*** Begin section ***
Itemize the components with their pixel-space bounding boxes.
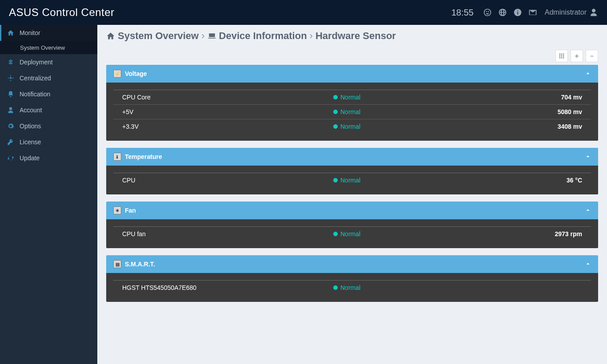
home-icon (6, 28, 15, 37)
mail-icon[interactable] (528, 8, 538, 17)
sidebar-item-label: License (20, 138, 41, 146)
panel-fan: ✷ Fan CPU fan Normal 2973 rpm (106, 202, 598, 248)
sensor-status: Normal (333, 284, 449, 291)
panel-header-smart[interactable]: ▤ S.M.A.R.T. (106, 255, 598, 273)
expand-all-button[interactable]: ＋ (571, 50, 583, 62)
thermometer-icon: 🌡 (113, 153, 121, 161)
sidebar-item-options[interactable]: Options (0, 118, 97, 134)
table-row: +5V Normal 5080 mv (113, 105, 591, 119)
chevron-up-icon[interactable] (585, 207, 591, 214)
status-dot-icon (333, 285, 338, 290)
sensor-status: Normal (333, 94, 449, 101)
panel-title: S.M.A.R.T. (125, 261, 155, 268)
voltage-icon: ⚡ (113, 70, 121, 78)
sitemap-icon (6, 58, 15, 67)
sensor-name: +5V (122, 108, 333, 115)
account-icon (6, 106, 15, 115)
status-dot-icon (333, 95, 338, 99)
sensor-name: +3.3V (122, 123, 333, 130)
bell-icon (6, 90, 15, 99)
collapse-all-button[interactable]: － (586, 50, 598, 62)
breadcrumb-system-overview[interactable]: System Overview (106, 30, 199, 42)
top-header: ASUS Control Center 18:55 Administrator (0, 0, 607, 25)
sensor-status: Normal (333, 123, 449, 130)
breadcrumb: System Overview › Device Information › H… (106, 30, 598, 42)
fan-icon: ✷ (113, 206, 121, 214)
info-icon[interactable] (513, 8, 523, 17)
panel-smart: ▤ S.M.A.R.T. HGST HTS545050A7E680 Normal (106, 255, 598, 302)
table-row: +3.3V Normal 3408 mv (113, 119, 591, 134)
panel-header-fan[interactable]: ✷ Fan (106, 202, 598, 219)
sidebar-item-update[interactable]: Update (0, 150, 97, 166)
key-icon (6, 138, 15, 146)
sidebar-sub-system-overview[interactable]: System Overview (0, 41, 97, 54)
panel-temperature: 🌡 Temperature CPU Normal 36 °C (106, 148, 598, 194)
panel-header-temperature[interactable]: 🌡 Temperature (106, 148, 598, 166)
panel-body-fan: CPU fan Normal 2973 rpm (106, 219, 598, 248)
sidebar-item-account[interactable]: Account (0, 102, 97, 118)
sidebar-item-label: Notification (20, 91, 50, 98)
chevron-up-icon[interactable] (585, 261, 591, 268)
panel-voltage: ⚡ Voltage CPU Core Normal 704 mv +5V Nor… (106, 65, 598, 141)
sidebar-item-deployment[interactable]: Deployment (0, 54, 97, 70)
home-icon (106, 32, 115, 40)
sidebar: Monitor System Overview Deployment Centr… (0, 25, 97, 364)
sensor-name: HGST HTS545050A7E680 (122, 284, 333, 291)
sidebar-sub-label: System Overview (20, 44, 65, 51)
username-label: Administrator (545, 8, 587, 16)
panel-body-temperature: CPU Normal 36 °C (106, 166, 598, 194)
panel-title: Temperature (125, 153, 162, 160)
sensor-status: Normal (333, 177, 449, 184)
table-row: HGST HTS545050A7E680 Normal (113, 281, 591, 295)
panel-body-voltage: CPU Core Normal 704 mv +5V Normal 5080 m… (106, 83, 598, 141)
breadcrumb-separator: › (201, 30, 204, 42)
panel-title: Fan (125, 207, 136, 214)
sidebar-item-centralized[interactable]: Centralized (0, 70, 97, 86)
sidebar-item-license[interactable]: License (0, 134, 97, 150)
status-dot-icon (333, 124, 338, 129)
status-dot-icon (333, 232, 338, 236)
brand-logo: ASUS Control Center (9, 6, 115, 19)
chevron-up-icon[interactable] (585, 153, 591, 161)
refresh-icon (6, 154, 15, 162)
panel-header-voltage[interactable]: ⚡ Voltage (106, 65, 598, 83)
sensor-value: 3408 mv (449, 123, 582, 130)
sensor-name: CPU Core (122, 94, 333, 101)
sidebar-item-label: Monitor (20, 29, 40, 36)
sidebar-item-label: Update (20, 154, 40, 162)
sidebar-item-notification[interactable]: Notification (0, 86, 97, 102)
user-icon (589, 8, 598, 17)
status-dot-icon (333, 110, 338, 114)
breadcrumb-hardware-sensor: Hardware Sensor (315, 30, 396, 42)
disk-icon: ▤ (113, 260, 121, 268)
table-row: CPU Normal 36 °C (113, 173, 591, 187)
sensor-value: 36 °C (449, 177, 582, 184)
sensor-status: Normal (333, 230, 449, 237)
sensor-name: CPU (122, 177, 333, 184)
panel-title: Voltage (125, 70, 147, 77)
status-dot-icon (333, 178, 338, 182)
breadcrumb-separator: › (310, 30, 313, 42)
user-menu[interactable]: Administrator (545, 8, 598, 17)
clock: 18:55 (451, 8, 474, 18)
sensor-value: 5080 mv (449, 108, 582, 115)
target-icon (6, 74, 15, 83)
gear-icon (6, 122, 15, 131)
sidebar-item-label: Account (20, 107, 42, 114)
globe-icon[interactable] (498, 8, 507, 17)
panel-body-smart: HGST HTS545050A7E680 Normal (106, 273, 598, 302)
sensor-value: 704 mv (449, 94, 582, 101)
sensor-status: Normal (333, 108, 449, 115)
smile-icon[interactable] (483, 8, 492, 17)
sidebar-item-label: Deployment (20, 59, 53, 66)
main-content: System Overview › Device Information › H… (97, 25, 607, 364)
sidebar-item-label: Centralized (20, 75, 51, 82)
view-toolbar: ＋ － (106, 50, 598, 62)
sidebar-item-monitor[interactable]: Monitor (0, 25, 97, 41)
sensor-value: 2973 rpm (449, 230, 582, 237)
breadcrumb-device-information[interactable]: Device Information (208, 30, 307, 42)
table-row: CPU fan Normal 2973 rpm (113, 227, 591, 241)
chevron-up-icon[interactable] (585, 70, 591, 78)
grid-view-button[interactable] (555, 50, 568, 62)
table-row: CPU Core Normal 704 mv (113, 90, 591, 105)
*** End section ***
*** Begin section ***
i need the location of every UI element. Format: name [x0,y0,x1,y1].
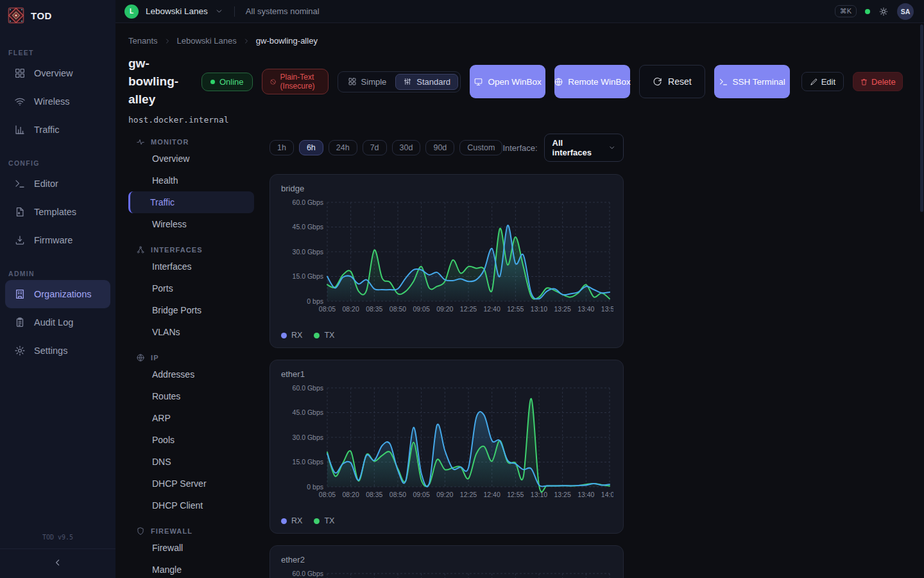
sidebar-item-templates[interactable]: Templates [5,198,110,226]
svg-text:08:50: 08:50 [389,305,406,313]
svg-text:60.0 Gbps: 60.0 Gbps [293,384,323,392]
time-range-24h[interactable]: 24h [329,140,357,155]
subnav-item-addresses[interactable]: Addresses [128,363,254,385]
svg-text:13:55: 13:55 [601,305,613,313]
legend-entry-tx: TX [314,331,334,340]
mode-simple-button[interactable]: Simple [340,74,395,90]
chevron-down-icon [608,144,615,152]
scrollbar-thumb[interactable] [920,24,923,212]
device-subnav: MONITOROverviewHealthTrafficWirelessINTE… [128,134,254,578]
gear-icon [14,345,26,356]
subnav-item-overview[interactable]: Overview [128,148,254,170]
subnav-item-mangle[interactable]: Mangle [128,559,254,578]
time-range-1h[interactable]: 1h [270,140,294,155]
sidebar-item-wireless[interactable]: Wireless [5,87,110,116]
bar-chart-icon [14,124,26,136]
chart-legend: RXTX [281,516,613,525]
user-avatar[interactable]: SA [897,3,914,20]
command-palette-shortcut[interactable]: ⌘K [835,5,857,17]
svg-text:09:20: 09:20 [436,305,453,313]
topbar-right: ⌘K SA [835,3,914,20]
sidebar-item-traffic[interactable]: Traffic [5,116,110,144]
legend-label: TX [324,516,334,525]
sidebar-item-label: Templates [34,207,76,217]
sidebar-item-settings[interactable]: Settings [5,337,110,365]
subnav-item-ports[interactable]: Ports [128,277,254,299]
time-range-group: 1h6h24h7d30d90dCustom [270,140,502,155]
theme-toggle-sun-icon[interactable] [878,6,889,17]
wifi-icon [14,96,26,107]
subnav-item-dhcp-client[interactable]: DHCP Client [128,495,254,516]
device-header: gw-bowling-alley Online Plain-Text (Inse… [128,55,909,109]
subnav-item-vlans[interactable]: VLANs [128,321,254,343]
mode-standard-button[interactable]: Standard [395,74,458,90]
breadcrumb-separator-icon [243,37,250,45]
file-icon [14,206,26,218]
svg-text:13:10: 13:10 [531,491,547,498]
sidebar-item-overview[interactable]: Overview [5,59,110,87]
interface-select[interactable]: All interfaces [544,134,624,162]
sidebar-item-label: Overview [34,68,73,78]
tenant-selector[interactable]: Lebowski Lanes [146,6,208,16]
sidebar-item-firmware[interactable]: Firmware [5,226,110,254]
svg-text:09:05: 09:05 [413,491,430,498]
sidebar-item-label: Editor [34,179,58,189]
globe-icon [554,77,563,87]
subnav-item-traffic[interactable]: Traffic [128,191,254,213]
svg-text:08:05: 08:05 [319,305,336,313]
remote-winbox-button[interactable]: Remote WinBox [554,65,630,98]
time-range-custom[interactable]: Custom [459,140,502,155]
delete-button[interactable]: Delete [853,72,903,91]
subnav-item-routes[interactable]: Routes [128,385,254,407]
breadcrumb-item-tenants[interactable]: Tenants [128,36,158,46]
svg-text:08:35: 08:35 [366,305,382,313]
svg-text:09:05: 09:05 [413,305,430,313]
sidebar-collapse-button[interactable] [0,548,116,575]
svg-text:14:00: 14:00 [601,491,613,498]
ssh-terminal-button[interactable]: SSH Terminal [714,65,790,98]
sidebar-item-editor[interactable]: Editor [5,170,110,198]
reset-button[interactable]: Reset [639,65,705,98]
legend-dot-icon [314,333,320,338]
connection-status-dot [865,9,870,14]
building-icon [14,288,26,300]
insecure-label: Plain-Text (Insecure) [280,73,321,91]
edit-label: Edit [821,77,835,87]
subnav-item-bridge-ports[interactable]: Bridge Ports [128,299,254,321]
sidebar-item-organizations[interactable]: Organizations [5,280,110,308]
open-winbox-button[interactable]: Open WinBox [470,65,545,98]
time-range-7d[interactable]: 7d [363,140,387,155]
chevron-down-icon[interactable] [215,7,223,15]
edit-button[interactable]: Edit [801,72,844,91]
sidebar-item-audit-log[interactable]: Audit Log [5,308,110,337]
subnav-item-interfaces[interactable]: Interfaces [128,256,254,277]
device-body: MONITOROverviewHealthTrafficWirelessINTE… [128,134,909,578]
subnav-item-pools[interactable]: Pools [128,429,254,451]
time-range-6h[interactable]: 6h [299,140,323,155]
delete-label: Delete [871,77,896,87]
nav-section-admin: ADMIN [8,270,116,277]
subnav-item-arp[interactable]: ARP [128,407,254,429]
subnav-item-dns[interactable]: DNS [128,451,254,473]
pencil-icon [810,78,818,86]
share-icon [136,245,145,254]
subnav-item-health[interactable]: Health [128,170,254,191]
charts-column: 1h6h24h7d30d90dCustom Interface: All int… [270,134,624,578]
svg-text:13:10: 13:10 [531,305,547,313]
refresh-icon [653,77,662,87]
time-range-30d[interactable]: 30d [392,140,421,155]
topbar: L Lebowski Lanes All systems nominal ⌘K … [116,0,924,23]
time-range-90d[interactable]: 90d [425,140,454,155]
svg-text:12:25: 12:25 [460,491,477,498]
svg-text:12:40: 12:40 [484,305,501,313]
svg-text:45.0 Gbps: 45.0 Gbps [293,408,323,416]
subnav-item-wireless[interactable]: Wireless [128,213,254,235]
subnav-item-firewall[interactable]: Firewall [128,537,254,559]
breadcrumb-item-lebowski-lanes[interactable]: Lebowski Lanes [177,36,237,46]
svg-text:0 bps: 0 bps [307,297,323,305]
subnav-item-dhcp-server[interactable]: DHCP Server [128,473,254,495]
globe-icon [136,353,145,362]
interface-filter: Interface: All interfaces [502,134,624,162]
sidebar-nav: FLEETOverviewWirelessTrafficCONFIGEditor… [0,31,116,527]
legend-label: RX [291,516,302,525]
*** End section ***
*** Begin section ***
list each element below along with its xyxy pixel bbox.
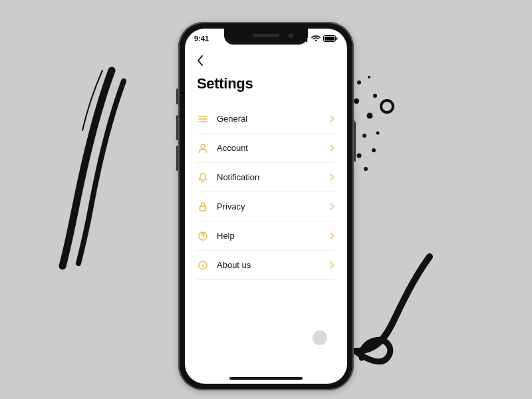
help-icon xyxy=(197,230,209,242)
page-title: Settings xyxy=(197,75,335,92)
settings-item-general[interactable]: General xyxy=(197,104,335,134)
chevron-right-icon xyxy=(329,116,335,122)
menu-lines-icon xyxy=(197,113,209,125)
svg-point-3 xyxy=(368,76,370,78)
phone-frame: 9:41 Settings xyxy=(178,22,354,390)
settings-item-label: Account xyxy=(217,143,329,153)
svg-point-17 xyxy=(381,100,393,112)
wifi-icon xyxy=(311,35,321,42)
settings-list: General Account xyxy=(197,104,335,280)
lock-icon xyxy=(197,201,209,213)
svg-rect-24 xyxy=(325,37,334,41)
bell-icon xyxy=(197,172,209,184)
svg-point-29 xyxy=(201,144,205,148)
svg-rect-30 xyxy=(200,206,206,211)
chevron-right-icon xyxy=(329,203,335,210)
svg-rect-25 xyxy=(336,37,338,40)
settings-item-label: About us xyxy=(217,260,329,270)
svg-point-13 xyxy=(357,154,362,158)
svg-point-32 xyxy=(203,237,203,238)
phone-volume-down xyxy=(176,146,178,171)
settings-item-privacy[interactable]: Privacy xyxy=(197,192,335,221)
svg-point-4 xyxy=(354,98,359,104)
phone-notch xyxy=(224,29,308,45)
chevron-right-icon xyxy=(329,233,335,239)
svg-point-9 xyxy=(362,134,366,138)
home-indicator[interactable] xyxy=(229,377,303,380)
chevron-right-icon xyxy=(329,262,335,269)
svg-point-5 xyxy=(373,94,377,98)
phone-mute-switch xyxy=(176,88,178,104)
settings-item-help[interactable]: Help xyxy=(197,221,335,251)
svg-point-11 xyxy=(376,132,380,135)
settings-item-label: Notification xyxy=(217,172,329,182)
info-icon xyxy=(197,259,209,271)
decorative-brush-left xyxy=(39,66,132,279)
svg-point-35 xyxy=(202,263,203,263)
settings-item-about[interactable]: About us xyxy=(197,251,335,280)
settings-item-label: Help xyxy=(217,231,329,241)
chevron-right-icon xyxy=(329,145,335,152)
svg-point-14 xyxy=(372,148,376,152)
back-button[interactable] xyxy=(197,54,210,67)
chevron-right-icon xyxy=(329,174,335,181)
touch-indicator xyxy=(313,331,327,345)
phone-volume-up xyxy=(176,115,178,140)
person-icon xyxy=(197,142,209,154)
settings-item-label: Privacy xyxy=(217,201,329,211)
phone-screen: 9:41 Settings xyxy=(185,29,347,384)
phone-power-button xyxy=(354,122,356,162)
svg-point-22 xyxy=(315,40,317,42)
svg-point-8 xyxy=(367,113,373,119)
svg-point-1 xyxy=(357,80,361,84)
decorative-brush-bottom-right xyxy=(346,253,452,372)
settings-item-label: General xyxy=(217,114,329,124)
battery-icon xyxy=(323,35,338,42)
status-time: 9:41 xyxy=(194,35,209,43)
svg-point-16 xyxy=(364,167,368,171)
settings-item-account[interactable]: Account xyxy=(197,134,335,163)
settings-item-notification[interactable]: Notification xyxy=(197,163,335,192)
*** End section ***
▸ **Your instructions**:
Return every line from the entries that holds the string "phone".

▸ **Answer area**:
phone-frame: 9:41 Settings xyxy=(178,22,354,390)
phone-volume-down xyxy=(176,146,178,171)
phone-notch xyxy=(224,29,308,45)
phone-mute-switch xyxy=(176,88,178,104)
phone-volume-up xyxy=(176,115,178,140)
phone-screen: 9:41 Settings xyxy=(185,29,347,384)
phone-power-button xyxy=(354,122,356,162)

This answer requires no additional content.